A ménage à trois (French for "household of three") is a domestic arrangement in which three people having romantic and/or sexual relations with each other occupy the same household. It is a form of polyamory.

Historical instances

History has a number of examples of ménages à trois relationships. Sir William Hamilton (British ambassador to Naples), his wife Emma Hamilton, and her lover, the naval hero Admiral Horatio Lord Nelson, were in a ménage à trois from 1799 until Nelson's death in 1805. The German intellectual Dorothea von Rodde-Schlözer, her husband Mattheus Rodde and the French philosopher Charles de Villers also had a ménage à trois from 1794 until her husband's death in 1810. At the age of 16, in 1813, the future author of Frankenstein, Mary Godwin, eloped with her to-be husband Percy Bysshe Shelley and engaged in a ménage with Claire Clairmont, future lover of Lord Byron, with whom the Shelleys would later have an extensive relationship. As did the writer Aldous Huxley and his first wife Maria, with Mary Hutchinson, a friend of Clive Bell. The author E. Nesbit lived with her husband Hubert Bland and his mistress Alice Hoatson, and raised their children as her own. The actress Hattie Jacques lived with her husband John Le Mesurier and her lover John Schofield. The political philosopher Friedrich Engels lived in a ménage à trois with his mistress Mary Burns and her sister Lizzie.

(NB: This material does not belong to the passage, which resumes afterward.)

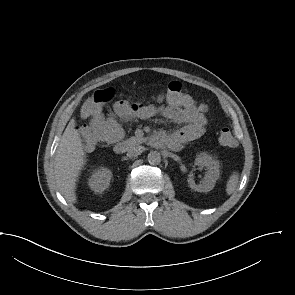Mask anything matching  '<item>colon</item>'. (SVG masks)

Speculation exists that, in 1547–48, Queen Catherine Parr, widow of Henry VIII, and her fourth husband Thomas Seymour were involved in a ménage with the future Queen Elizabeth. This is probably exaggerated, although episodes of sexually charged horseplay involving the three were well attested. The Russian and Soviet poet Vladimir Mayakovsky lived with Lilya Brik, who was considered his muse, and her husband Osip Brik, an avant garde writer and critic.

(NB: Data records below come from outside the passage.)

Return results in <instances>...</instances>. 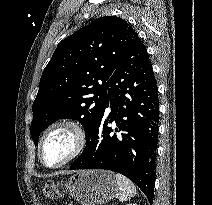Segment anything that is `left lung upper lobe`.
<instances>
[{
  "instance_id": "left-lung-upper-lobe-1",
  "label": "left lung upper lobe",
  "mask_w": 212,
  "mask_h": 205,
  "mask_svg": "<svg viewBox=\"0 0 212 205\" xmlns=\"http://www.w3.org/2000/svg\"><path fill=\"white\" fill-rule=\"evenodd\" d=\"M135 30L115 16L101 17L64 39L45 67L33 103L30 134L59 119H77L86 141L109 102L108 80L130 45Z\"/></svg>"
}]
</instances>
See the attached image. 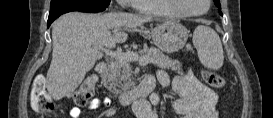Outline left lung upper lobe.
<instances>
[{"mask_svg": "<svg viewBox=\"0 0 273 118\" xmlns=\"http://www.w3.org/2000/svg\"><path fill=\"white\" fill-rule=\"evenodd\" d=\"M214 3L219 9L221 8L220 0H214ZM219 14L222 15V12L220 10H219Z\"/></svg>", "mask_w": 273, "mask_h": 118, "instance_id": "1", "label": "left lung upper lobe"}]
</instances>
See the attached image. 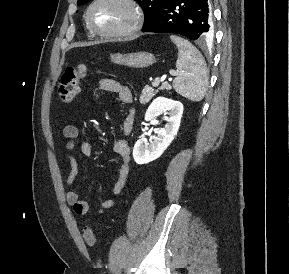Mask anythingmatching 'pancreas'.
I'll list each match as a JSON object with an SVG mask.
<instances>
[{"label":"pancreas","mask_w":289,"mask_h":274,"mask_svg":"<svg viewBox=\"0 0 289 274\" xmlns=\"http://www.w3.org/2000/svg\"><path fill=\"white\" fill-rule=\"evenodd\" d=\"M159 89L160 90H164V89L170 90L171 86L168 83H163ZM155 94H156V91H154V89L152 87L146 85L141 92L140 103L141 104L148 103L154 97Z\"/></svg>","instance_id":"1"}]
</instances>
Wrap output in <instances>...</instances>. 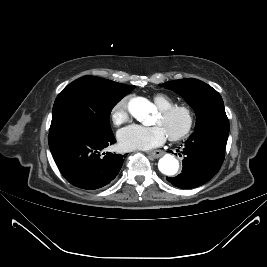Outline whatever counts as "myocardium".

In 1913, the well-known psychoanalyst Carl Jung began a relationship with a young patient, Toni Wolff, which lasted for some decades. Deirdre Bair, in her biography of Carl Jung, describes his wife Emma Jung as bearing up nobly as her husband insisted that Toni Wolff become part of their household, saying that Wolff was "his other wife". Erwin Schrödinger, his wife Annemarie Bertel, and his mistress Hilde March had a ménage à trois.